» Work instruction
Pick every line from the data below that contains the string "para" and copy it.

-------- Records to use

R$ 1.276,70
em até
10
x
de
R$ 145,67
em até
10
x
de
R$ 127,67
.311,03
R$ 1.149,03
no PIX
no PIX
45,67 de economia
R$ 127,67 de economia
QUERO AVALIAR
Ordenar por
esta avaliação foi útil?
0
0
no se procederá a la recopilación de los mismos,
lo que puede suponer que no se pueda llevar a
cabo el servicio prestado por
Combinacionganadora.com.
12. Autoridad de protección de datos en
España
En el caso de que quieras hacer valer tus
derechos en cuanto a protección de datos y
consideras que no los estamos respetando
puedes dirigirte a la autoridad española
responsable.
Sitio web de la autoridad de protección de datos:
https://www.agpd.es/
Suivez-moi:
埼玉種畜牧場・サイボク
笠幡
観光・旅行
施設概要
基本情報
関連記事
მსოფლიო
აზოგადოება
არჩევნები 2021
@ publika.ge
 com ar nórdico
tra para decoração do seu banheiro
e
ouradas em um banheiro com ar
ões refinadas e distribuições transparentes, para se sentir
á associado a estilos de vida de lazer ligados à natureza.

----------------

» Response to this task
tra para decoração do seu banheiro
ões refinadas e distribuições transparentes, para se sentir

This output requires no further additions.